Measuring Disagreement with Standard Deviation
I treasure disagreements. I find friction is essential to team work. Discussing agreements, on the other hand, is a waste of time.
Let’s say as a team of five we are prioritizing tasks using a scale from 1 to 5, 1 being “minimum importance” and 5 being “maximum importance”.
The first task gets 4, 4, 4, 4, 4. Nothing to discuss here, everybody agrees and can quickly move to the next.
On the second task something interesting happens: votes are 1, 5, 1, 5, 1. The average is 2.6 which makes it the least important task so far:
Lucky us there is such a thing as the average. Let’s move to the third task.
But wait a second, not so fast!
Why did three people vote 1 and two vote 5? It looks strange. There is something we need to discuss. Calculating the average and moving on would be a mistake.
There are multiple explanations why we could be that misaligned. For instance, lack of context, different understandings of the task, various assumptions. Regardless of the specific reason, there is a ton of potential to uncover.
Digging deeper has two possible outcomes, both valuable. Either we realign by changing some votes or the disagreement remains revealing assumptions that should be validated before reevaluating importance.
Instead of jumping into details, we defer clarifications and continue voting. A few minutes later, we take a step back and realize unanimous votes are a rare exception. Does it mean we should discuss almost every task?
Of course not. We need to focus on the biggest misalignments. Unfortunately, in our spreadsheet we cannot find the DISAGREEMENT formula. However, we can use STDEV:
In statistics, the standard deviation is a measure of the amount of variation or dispersion of a set of values. A low standard deviation indicates that the values tend to be close to the mean (also called the expected value) of the set, while a high standard deviation indicates that the values are spread out over a wider range.
In plain English, standard deviation measures how far apart are individual values relative to their average. For example, let’s take the first three tasks on our list:
- 4, 4, 4, 4, 4 has an average of 4 and a standard deviation of 0;
- 1, 5, 1, 5, 1 has an average of 2.6 and a standard deviation of 2.2;
- 2, 1, 1, 2, 1 has an average of 1.4 and a standard deviation of 0.5.

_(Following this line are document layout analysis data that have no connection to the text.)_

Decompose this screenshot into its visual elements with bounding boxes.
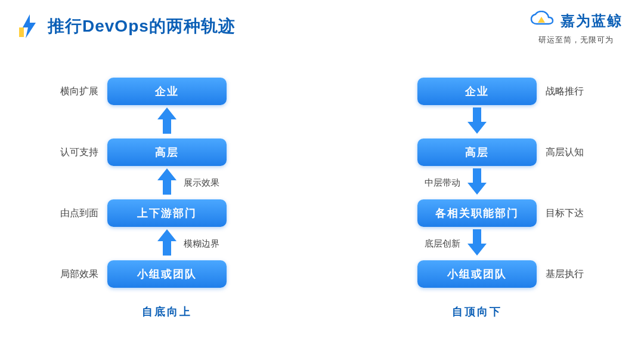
left-subtitle: 自底向上 xyxy=(142,304,192,319)
right-level-0-label: 战略推行 xyxy=(546,85,584,98)
title-accent-icon xyxy=(18,14,38,38)
svg-marker-0 xyxy=(23,14,36,38)
left-level-1-node: 高层 xyxy=(107,139,227,166)
brand-logo-icon xyxy=(530,11,556,31)
arrow-up-icon xyxy=(156,106,178,137)
svg-marker-6 xyxy=(467,229,487,256)
right-column: 企业 战略推行 高层 高层认知 中层带动 各相关职能部门 xyxy=(370,78,584,319)
svg-marker-2 xyxy=(157,168,177,195)
left-arrow-2-label: 模糊边界 xyxy=(184,238,219,250)
arrow-down-icon xyxy=(466,167,488,198)
left-level-0-label: 横向扩展 xyxy=(60,85,98,98)
left-level-0-node: 企业 xyxy=(107,78,227,105)
right-level-2-node: 各相关职能部门 xyxy=(417,199,537,227)
right-level-2-label: 目标下达 xyxy=(546,207,584,220)
left-level-2-label: 由点到面 xyxy=(60,207,98,220)
svg-marker-1 xyxy=(157,107,177,134)
left-level-2-node: 上下游部门 xyxy=(107,199,227,227)
svg-marker-5 xyxy=(467,168,487,195)
arrow-down-icon xyxy=(466,106,488,137)
right-level-3-node: 小组或团队 xyxy=(417,260,537,288)
right-level-3-label: 基层执行 xyxy=(546,268,584,281)
svg-marker-4 xyxy=(467,107,487,134)
slide-title: 推行DevOps的两种轨迹 xyxy=(48,15,236,38)
right-subtitle: 自顶向下 xyxy=(452,304,502,319)
svg-marker-3 xyxy=(157,229,177,256)
right-arrow-1-label: 中层带动 xyxy=(425,177,460,189)
arrow-up-icon xyxy=(156,228,178,259)
brand-name: 嘉为蓝鲸 xyxy=(561,11,623,30)
brand-block: 嘉为蓝鲸 研运至简，无限可为 xyxy=(530,11,623,45)
arrow-up-icon xyxy=(156,167,178,198)
slide-header: 推行DevOps的两种轨迹 xyxy=(18,14,236,38)
left-level-1-label: 认可支持 xyxy=(60,146,98,159)
right-level-1-label: 高层认知 xyxy=(546,146,584,159)
left-level-3-label: 局部效果 xyxy=(60,268,98,281)
right-level-0-node: 企业 xyxy=(417,78,537,105)
left-level-3-node: 小组或团队 xyxy=(107,260,227,288)
slide: 推行DevOps的两种轨迹 嘉为蓝鲸 研运至简，无限可为 横向扩展 企业 xyxy=(0,0,644,363)
left-column: 横向扩展 企业 认可支持 高层 展示效果 由点到面 上下游 xyxy=(60,78,274,319)
brand-tagline: 研运至简，无限可为 xyxy=(530,35,623,45)
arrow-down-icon xyxy=(466,228,488,259)
diagram-content: 横向扩展 企业 认可支持 高层 展示效果 由点到面 上下游 xyxy=(0,78,644,319)
right-arrow-2-label: 底层创新 xyxy=(425,238,460,250)
left-arrow-1-label: 展示效果 xyxy=(184,177,219,189)
right-level-1-node: 高层 xyxy=(417,139,537,166)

That seems to be working: the higher the standard deviation the bigger the disagreement. We could visualize the three tasks as follows:
Moving all the tasks on our list to the graph we notice they create four quadrants:
- Tasks in A and B is where we disagree the most: discuss right away.
- Tasks in C is where we agree they have high importance: do as soon as possible.
- Tasks in D is where we agree they have low importance: skip.
Not surprisingly, the most interesting discussions happen were we disagree the most.